Data visualisation and scales
Last updated on 2024-10-08 | Edit this page
Estimated time: 65 minutes
Overview
Questions
- How can I change the colour in my plots?
- How can I change the general look of my plot?
Objectives
- Use
scale_fill_xxx()
andscale_colour_xxx()
to change colours in your plot. - Use the
theme()
functions to change the general look of your plot.
Motivation
Now that we know how to subset and re-arrange our data a little, its time to explore the data again in plots.

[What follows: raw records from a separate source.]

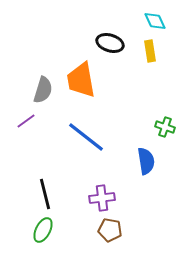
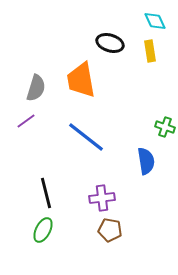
gray semicircle: moved 7 px left, 2 px up
black line: moved 1 px right, 1 px up
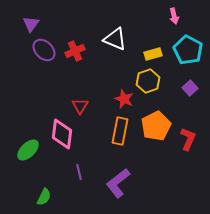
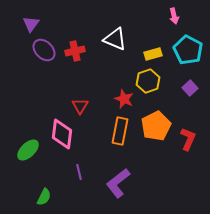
red cross: rotated 12 degrees clockwise
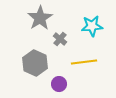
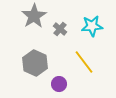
gray star: moved 6 px left, 2 px up
gray cross: moved 10 px up
yellow line: rotated 60 degrees clockwise
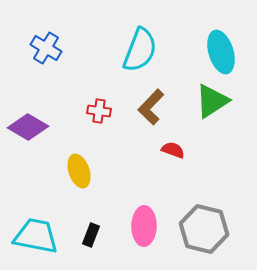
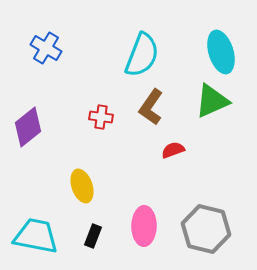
cyan semicircle: moved 2 px right, 5 px down
green triangle: rotated 9 degrees clockwise
brown L-shape: rotated 9 degrees counterclockwise
red cross: moved 2 px right, 6 px down
purple diamond: rotated 69 degrees counterclockwise
red semicircle: rotated 40 degrees counterclockwise
yellow ellipse: moved 3 px right, 15 px down
gray hexagon: moved 2 px right
black rectangle: moved 2 px right, 1 px down
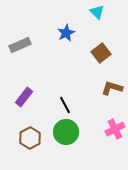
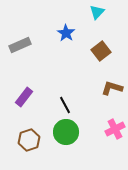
cyan triangle: rotated 28 degrees clockwise
blue star: rotated 12 degrees counterclockwise
brown square: moved 2 px up
brown hexagon: moved 1 px left, 2 px down; rotated 10 degrees clockwise
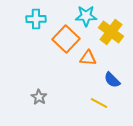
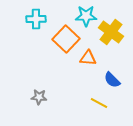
gray star: rotated 28 degrees counterclockwise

Knowing how to apply what we know so far, with plotting, can help us create more exciting and informative plots. Additionally, changing the colour and general look of the plot might be necessary to adapt to journal expectation or company branding.
Piping into ggplot
Since we know about pipes, we should also explore how we can combine the pipes with ggplot, to reduce the data solely for the purpose of a plot, without changing the actual data. Perhaps you only want to plot the bill length of the males, to explore that data more directly.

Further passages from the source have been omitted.